Sweet, Ian , PhD
Role of cytochrome c translocation in insulin release
General Research Subject: Type 2 Diabetes
Focus: Islet Biology\Channels, Single Cell Studies, and Calcium Signaling, Islet Biology\Hormone Secretion and Exocytosis, Islet Biology\Metabolic Regulation
Type of Grant: Innovation
Project Start Date: January 1, 2013
Project End Date: December 31, 2014
Diabetes Type: Type 2 diabetes
Failure of pancreatic beta cells to increase insulin secretion in the face of insulin resistance is a major determinant of type 2 diabetes. The goal of this proposal is to test an innovative intracellular mechanism regulating insulin secretion involving a mitochondrial regulatory protein called cytochrome c. Although calcium is an essential signal for insulin secretion, stimulation requires additional metabolic co-factors generated by nutrient metabolism independent of mitochondrial generation of energy.
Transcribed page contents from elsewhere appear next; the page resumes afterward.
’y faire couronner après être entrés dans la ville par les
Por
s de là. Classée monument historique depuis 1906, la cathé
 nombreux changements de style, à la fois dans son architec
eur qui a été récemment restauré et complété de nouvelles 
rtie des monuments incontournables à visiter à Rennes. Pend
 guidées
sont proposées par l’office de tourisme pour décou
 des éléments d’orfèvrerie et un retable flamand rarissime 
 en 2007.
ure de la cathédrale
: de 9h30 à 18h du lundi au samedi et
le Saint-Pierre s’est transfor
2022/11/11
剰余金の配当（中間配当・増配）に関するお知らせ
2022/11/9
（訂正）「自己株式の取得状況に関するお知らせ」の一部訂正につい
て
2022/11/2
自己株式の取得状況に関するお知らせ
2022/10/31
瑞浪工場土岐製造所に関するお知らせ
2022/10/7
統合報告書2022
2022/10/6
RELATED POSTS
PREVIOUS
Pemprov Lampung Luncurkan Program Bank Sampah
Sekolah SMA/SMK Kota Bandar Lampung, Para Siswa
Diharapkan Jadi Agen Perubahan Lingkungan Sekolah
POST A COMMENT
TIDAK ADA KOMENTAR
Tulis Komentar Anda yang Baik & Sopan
Cytochrome c can exist in two states, and our data has lead us to propose that one form of cytochrome c is a critical signal that can cause beta cells to secrete insulin, independent of its role in generating ATP. Further, we have found that movement of cytochrome c from one region of the cell to another is exquisitely sensitive to the levels of glucose and related to rates of insulin secretion.
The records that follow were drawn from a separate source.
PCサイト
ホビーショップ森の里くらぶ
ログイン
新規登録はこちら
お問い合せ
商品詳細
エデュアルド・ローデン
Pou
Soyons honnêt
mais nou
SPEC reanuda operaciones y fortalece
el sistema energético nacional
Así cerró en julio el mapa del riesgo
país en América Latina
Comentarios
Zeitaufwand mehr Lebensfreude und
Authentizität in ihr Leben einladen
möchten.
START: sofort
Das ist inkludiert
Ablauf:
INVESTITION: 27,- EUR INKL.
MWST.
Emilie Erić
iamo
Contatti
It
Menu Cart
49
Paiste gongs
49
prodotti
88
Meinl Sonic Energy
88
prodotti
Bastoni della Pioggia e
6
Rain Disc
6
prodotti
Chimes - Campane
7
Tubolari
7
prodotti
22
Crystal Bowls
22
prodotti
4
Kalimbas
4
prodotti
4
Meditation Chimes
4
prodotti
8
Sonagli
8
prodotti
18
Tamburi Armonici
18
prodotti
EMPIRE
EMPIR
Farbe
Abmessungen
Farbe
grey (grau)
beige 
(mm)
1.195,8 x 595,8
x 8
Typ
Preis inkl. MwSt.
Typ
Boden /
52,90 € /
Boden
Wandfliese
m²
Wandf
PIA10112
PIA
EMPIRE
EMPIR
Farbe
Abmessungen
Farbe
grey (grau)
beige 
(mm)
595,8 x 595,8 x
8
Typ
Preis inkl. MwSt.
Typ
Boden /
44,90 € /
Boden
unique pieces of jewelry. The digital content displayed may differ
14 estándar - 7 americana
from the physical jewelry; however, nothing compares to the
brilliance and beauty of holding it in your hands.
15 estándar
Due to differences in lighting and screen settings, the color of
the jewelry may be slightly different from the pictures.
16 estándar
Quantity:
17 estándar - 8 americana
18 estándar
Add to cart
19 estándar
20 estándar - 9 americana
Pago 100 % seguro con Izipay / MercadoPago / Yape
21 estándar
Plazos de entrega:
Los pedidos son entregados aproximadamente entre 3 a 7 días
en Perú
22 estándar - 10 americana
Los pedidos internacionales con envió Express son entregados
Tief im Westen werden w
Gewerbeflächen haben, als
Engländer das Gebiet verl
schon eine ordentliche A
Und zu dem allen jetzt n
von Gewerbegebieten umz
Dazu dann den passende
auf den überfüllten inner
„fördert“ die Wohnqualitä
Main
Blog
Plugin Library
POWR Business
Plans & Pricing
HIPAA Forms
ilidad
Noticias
In this proposed study we will test whether the movement of cytochrome c is necessary and sufficient to stimulate insulin secretion in the face of elevated calcium signaling. This will be done by two approaches designed to alter cytosolic cytochrome c levels: direct insertion of cytochrome c into the cytosol and inactivation of the proteins that control the rate of cytochrome c movement. A definitive demonstration of a signaling role for cytochrome c movement in the secretion of insulin would lay the foundation for future studies on whether this mechanism could play a role in the development of diabetes.
What area of diabetes research does your project cover? What role will this particular project play in preventing, treating, and curing diabetes?
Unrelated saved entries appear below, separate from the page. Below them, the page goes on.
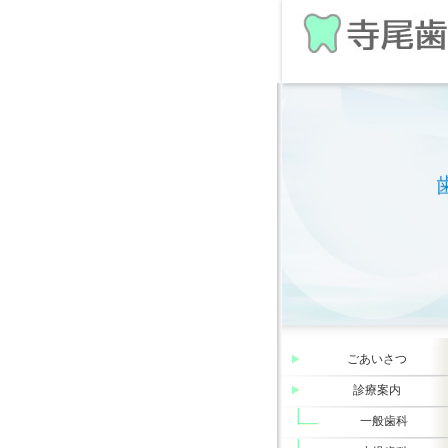
ごあいさつ
診療案内
一般歯科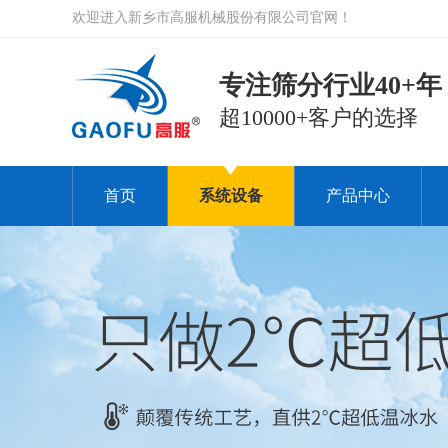
欢迎进入新乡市高服机械股份有限公司官网！
专注筛分行业40+年
超10000+客户的选择
首页
系统设备
产品中心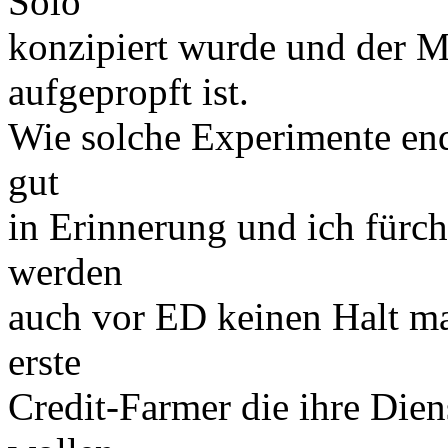
Solo
konzipiert wurde und der Me
aufgepropft ist.
Wie solche Experimente end
gut
in Erinnerung und ich fürch
werden
auch vor ED keinen Halt ma
erste
Credit-Farmer die ihre Dien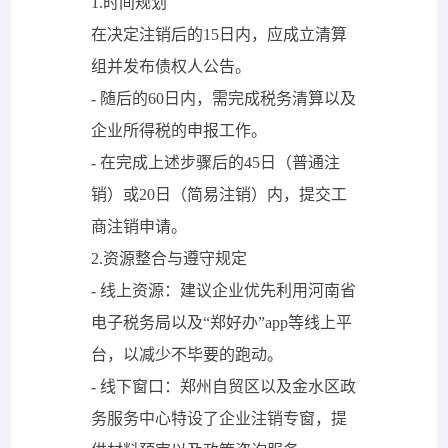
1.时间规划
在决定注销后的15日内，应成立清算
组并发布债权人公告。
- 随后的60日内，需完成税务清算以及
企业所得税的申报工作。
- 在完成上述步骤后的45日（普通注
销）或20日（简易注销）内，提交工
商注销申请。
2.资源整合与遵守规定
- 线上资源：建议企业优先利用河南省
电子税务局以及“郑好办”app等线上平
台，以减少不毕要的跑动。
- 线下窗口：郑州自贸区以及金水区政
务服务中心特设了企业注销专窗，提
Lack of insulin secretion by the pancreatic islet is the underlying defect leading to diabetes. My research is focused on identifying the molecular mechanisms used by the islets to control the amount of insulin released into the blood.
The research being conducted will support the development of new therapies aimed at increasing the secretion of insulin in patients with Type 2 diabetes. It is likely that correcting the inadequate amount of insulin secreted will prevent the complications that arise after many years with the disease.
If a person with diabetes were to ask you how your project will help them in the future, how would you respond?
The most likely way to enhance insulin secretion by the beta cell is to stimulate the naturally occurring mechanisms that the body uses to increase insulin secretion. We have identified a molecule that may serve as a control point in the regulation of insulin secretion. If this is the case, then drugs will be developed to target this control point in order to stimulate insulin secretion.
Why is it important for you, personally, to become involved in diabetes research? What role will this award play in your efforts?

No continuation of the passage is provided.